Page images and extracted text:
........

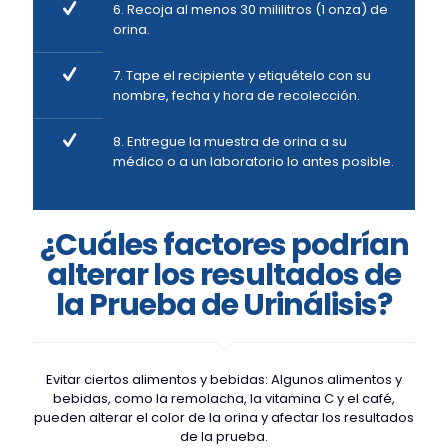
6. Recoja al menos 30 mililitros (1 onza) de
orina.
7. Tape el recipiente y etiquételo con su
nombre, fecha y hora de recolección.
8. Entregue la muestra de orina a su
médico o a un laboratorio lo antes posible.
¿Cuáles factores podrían
alterar los resultados de
la Prueba de Urinálisis?
Evitar ciertos alimentos y bebidas: Algunos alimentos y
bebidas, como la remolacha, la vitamina C y el café,
pueden alterar el color de la orina y afectar los resultados
de la prueba.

........

> [WORK INSTRUCTION]: Find the line with "bebidas, como la". Transcribe it and every line after it exactly, through the end of the records above, and nothing else.

> [RESPONSE TO THIS TASK]:
bebidas, como la remolacha, la vitamina C y el café,
pueden alterar el color de la orina y afectar los resultados
de la prueba.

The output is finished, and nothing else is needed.